What Activities Can We Do?
See below for suggested activities to participate in during your visit
The best bicycling areas are at Shark Valley, the Snake Bight Trail near Flamingo, and along the Long Pine Key Nature Trail.
Whether you spot a single great blue heron or an entire flock of roseate spoonbills, birdwatching is one of the most rewarding activities in the Everglades.
Most of the park is only accessible by water making boating a popular way to experience the Everglades. Whether you own a boat, are renting one, or are taking one of the tours that leave from Flamingo and the Gulf Coast, boating brings you closer to the park’s wild wonders.
The Everglades offers both front country camping and backcountry camping. Long Pine Key and Flamingo campgrounds offer drinking water, picnic tables, grills, restrooms, and tent and trailer sites. Showers and electric hookups are available at Flamingo. Primitive campsites and beach sites are available through the watery Everglades backcountry.
Kayaking & Canoeing
Gliding silently in a canoe or kayak gives you a wonderful vantage point on the wildlife and vegetation of the Glades. You might even get an up close view of a ‘gator! The Wilderness Waterway is 99 miles long takes approximately 7-10 days by canoe or kayak, but many well-marked shorter trails exist.
Everglades National Park is a popular spot for saltwater and freshwater sport fishing. Boats can be chartered at Flamingo. Be sure to check a visitor center for park fishing regulations and closed areas.
Geocaching is a real-world outdoor treasure hunt. Players locate hidden containers, called geocaches, using GPS-enabled devices and share their experiences online.
In addition to short interpretative trails, there are some longer hiking trails in the park.
One of the best ways to learn more about the park is participate in ranger-led activities. Rangers lead hikes, canoe trips, slough slogs, bicycle trips, tram tours, and campfire programs.
If you’re willing to get your feet wet, off-trail hiking, called slogging, will bring you into closer contact with the park’s more elusive species.

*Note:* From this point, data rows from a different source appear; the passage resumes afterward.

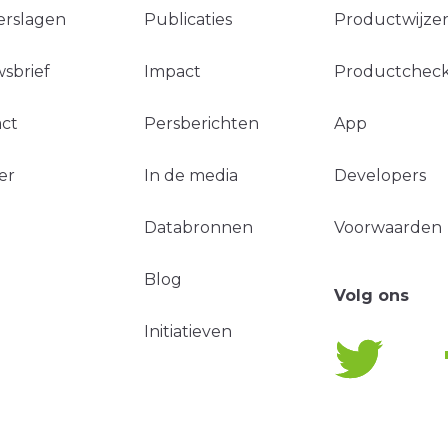
erslagen
Publicaties
Productwijzer
sbrief
Impact
Productchec
ct
Persberichten
App
er
In de media
Developers
Databronnen
Voorwaarden
Blog
Volg ons
Initiatieven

In addition to ranger-led activities, there are other ways to enjoy a guided tour through the park. Concession boat captains narrate boat tours along the mangrove coast at both Flamingo and the Gulf Coast, and Tram Tour naturalists guide your explorations of the Shark River Slough. (Note: Concessioner boat tours and canoe rentals from the Everglades National Park Visitor Center and Marina in Everglades City are unavailable until further notice. The National Park Service is working to resume interpretive boat tours from this site later this year. To see other authorized National Park Service commercial operators within the Gulf Coast and Ten Thousand Islands area, visit our Permitted Tour Guides page.)
In addition to short interpretative trails, there are some longer hiking trails in the park, these also include water trails.
There is no shortage of wildlife in the park! From the mighty alligator to the tiny mosquito fish, Everglades National Park boasts freshwater, brackish, and saltwater wildlife species throughout the park. Be sure to ask a park ranger for recent sightings and bring a camera along with you!